Business & Finance Awards

Business & Finance Awards: Take a look back at Lord David Puttnam’s speech on trust and truth in the modern era

By Business & Finance
25 June 2024

To celebrate the launch of the Business & Finance Awards 2024, and to honour Business & Finance‘s 60 year history of delivering the best in business news, reportage and thought leadership, we take a look back at some our highlights over the last few years.


On Thursday December 12, 2019, the 45th annual Business & Finance Awards took place in The Convention Centre, Dublin.

In association with KPMG, the Business & Finance Awards honoured Oscar-winning film producer, educator and politician Lord David Puttnam CBE with the TK Whitaker Award for Outstanding Contribution to Public Life.

Lord Puttnam is the producer of Chariots of Fire, which won the Academy Award for Best Picture in 1982. Other notable films in his vast filmography include The MissionThe Killing Fields and Midnight Express. Together his films have won 10 Oscars, 10 Golden Globes, 25 BAFTAs and the Palme D’Or at Cannes.

He has lived in west Cork for over 30 years, and had been a vocal champion of the Republic of Ireland in Brexit discussions in the upper house of the UK Parliament, where he sat as a Labour Party peer until his retirement in 2021. Recently, he and his wife Patricia gained Irish citizenship.

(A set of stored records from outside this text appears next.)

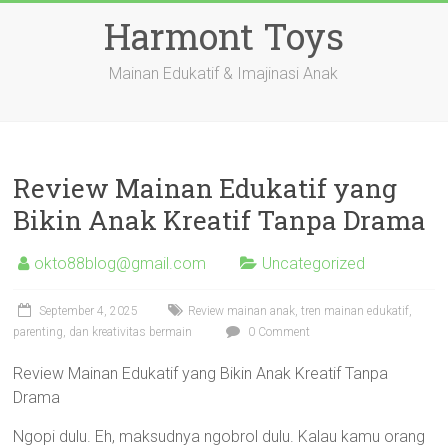
Skip
Harmont Toys
to
content
Mainan Edukatif & Imajinasi Anak
Review Mainan Edukatif yang
Bikin Anak Kreatif Tanpa Drama
okto88blog@gmail.com
Uncategorized
September 4, 2025
Review mainan anak, tren mainan edukatif,
parenting, dan kreativitas bermain
0 Comment
Review Mainan Edukatif yang Bikin Anak Kreatif Tanpa
Drama
Ngopi dulu. Eh, maksudnya ngobrol dulu. Kalau kamu orang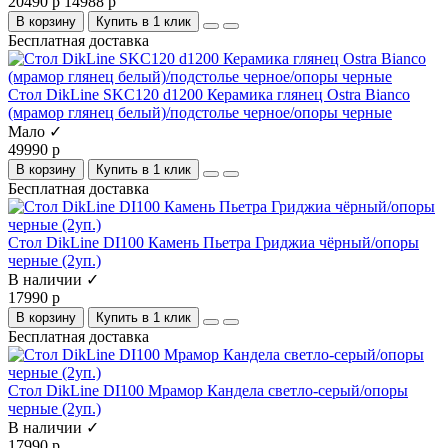
20490 р
14988 р
В корзину
Купить в 1 клик
Бесплатная доставка
Стол DikLine SKC120 d1200 Керамика глянец Ostra Bianco
(мрамор глянец белый)/подстолье черное/опоры черные
Мало ✓
49990 р
В корзину
Купить в 1 клик
Бесплатная доставка
Стол DikLine DI100 Камень Пьетра Гриджиа чёрный/опоры
черные (2уп.)
В наличии ✓
17990 р
В корзину
Купить в 1 клик
Бесплатная доставка
Стол DikLine DI100 Мрамор Кандела cветло-серый/опоры
черные (2уп.)
В наличии ✓
17990 р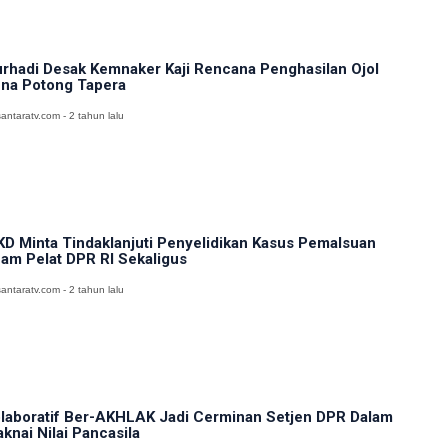
rhadi Desak Kemnaker Kaji Rencana Penghasilan Ojol
na Potong Tapera
antaratv.com - 2 tahun lalu
D Minta Tindaklanjuti Penyelidikan Kasus Pemalsuan
am Pelat DPR RI Sekaligus
antaratv.com - 2 tahun lalu
laboratif Ber-AKHLAK Jadi Cerminan Setjen DPR Dalam
knai Nilai Pancasila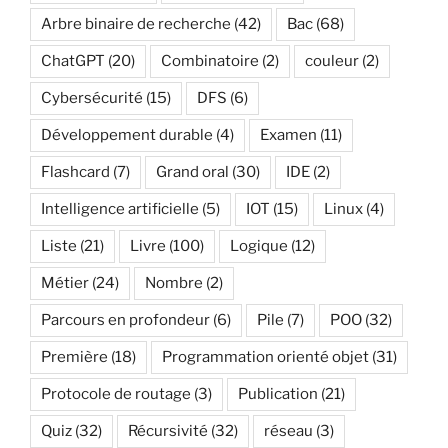
Arbre binaire de recherche
(42)
Bac
(68)
ChatGPT
(20)
Combinatoire
(2)
couleur
(2)
Cybersécurité
(15)
DFS
(6)
Développement durable
(4)
Examen
(11)
Flashcard
(7)
Grand oral
(30)
IDE
(2)
Intelligence artificielle
(5)
IOT
(15)
Linux
(4)
Liste
(21)
Livre
(100)
Logique
(12)
Métier
(24)
Nombre
(2)
Parcours en profondeur
(6)
Pile
(7)
POO
(32)
Première
(18)
Programmation orienté objet
(31)
Protocole de routage
(3)
Publication
(21)
Quiz
(32)
Récursivité
(32)
réseau
(3)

The TK Whitaker Award for Outstanding Contribution to Public Life was established in 2016 to mark the 100th birthday of Dr. Ken Whitaker. The Award recognises Irish and international political and social leaders who have made a unique contribution to public life.

His full acceptance speech is available below:

There’s a line in a lot of movies where someone says: ‘You know what, there’s things bigger than both of us.’ Twelve-and-a-half years ago, in a rather more optimistic time, I was at Westminster to hear the former Taoiseach, Bertie Ahern, make an historic speech to the joint Houses of Parliament, during which he stressed his commitment to a plural and inclusive future for the island of Ireland. As he put it that day, Ireland’s hour has come: A time of peace and prosperity of the old values and new beginnings.
A dozen years later having witnessed the depth of the divisions uncovered by Brexit, I find myself confronted on a daily basis by the reality that all values and new opportunities are not natural bedfellows. And the squaring that particular circle rook raised a lot of difficult questions, and from time to time requires us to make some extremely tough choices.
By way of example, as you’ve just heard, my present role at Westminster involves chairing a parliamentary select committee looking at the relationship between digital technologies and democracy – How can the former be encouraged to support, rather than undermine the latter? How do those old values sometimes incongruously incorporated in today’s form of representative democracy align with the enabling opportunities offered by our new digital world.
Now this is a conundrum being faced by free societies everywhere, and in the present we seem long on questions and somewhat short on answers. I think at the core of our bewilderment lies the issue of trust the golden mean that at least offers one degree of certainty in our lives as we’ve all discovered trust is hard to win but incredibly easy to lose. And it’s surely something more than just a nice to have I spent my adult life as a filmmaker and an educator so allow if I may to tell a story that I think combines the two: Several years ago I was asked to open a brand new school in the Northeast of England. There was emphasis then on building schools for the future that policy intended to deliver. As I walked through the impressive glass atrium to cut the ribbon, I looked up and in letters of fire were the words, ‘If it’s not true, don’t say it. If it’s not right, don’t do it’ – Marcus Aurelius.
The principal saw me gazing at it and said, ‘oh, that’s our school motto, we take that very seriously here.’ On the train back to London I couldn’t get the image out of my head. I kept thinking how is it possible that we have struggled so hard to conform to a simple rubric handed down by a Roman politician over two-and-a-half thousand years ago. It’s not as though it’s a particularly complicated thought. Now I’m no Pollyanna, but when a number of years later I first heard it suggested that we’ve moved into a post-truth era, I was genuinely horrified. Truth and trust being two sides of exactly the same coin, it’s difficult to see how we can help young people address the challenges of the 21st century without a thorough re-examination of what it really means to trust one another.
Because in truth I see the emergence of very few solutions but an ever-increasing number of seemingly insurmountable questions – all the more reason why we in Ireland have to seek our own place in the world and I’m entirely convinced that we will. Lastly I need to explain why in addition to receiving this honour, this particular week is of special importance to myself and my family: Exactly 30 years ago we arrived to celebrate our first Christmas in West Cork. 60 years ago tomorrow, I walked my then-girlfriend home from the school dance and asked her to go steady with me. A great joy of my life being that she still is with me here this evening.
And finally, as Enda [Kenny] very generously said, here today in Dublin, we finalised our citizenship application so you understand that when I say thank you, this evening is in every respect a very very important one in our lives thank, you very much indeed.